Influence of Laser Energy on the Structural and Optical Properties of Sn Nanoparticles produced with Laser-Induced Plasma

This study aimed to investigate the structure and optical properties of Sn nanostructures. Thin tin (Sn) films were deposited on glass substrates using the pulsed laser deposition method. Nd:YAG laser with fundamental wavelengths of 532 nm and 1064 nm was used to create Sn nanostructures with varying energies of 400 mJ to 700 mJ and the same frequency of 6 Hz. The tin powder was compressed into a disc with a one-centimetre diameter to serve as a sample.

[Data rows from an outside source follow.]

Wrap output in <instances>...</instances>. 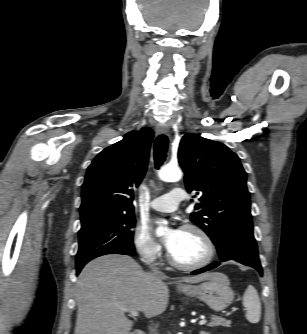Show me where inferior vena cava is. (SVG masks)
I'll use <instances>...</instances> for the list:
<instances>
[{
  "mask_svg": "<svg viewBox=\"0 0 307 334\" xmlns=\"http://www.w3.org/2000/svg\"><path fill=\"white\" fill-rule=\"evenodd\" d=\"M151 269H152V271H153V273H154L155 275H157V276H161V275H162V272L159 271L158 268H156V267H152Z\"/></svg>",
  "mask_w": 307,
  "mask_h": 334,
  "instance_id": "obj_1",
  "label": "inferior vena cava"
}]
</instances>
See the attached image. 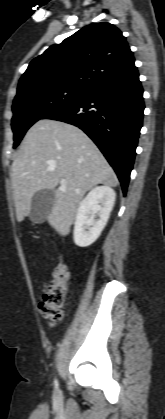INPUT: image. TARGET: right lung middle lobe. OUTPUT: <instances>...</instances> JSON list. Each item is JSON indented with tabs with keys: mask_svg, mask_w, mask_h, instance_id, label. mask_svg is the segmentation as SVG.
Wrapping results in <instances>:
<instances>
[{
	"mask_svg": "<svg viewBox=\"0 0 165 419\" xmlns=\"http://www.w3.org/2000/svg\"><path fill=\"white\" fill-rule=\"evenodd\" d=\"M86 94V91L79 89L53 87L15 99L12 106L13 148L18 146L26 131L36 121L50 112L80 100Z\"/></svg>",
	"mask_w": 165,
	"mask_h": 419,
	"instance_id": "right-lung-middle-lobe-1",
	"label": "right lung middle lobe"
}]
</instances>
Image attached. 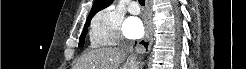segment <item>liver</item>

The X-ray diffraction (XRD) pattern showed a crystalline structure with several Sn nanostructures peaks at various energies (400–700 mJ). The results revealed a crystalline size of 65.90 nm and 86.55 nm at 700 mJ, while the size was 40.19 nm and 17.19 at 400 mJ for the given wavelengths (532nm and 1064 nm), respectively. The appearance of Sn nanostructures and the aggregation of, particularly in the form of cauliflower, were revealed in Field emission scanning electron microscopy (FE-SEM) images. The results of the dispersive energy X-ray spectroscopy (EDS) analysis showed that various amounts of tin, carbon, and oxygen were present. Additionally, the optical characteristics were investigated of each film using absorbance spectra, which covered a range of wavelengths from 190 to 1100 nm. As the laser power increased, the band gap energy values in the optical properties decreased, falling into the ranges of 3.06 to 1.65 eV and 3.22 to 1.82 eV at 1064nm and 532nm, respectively.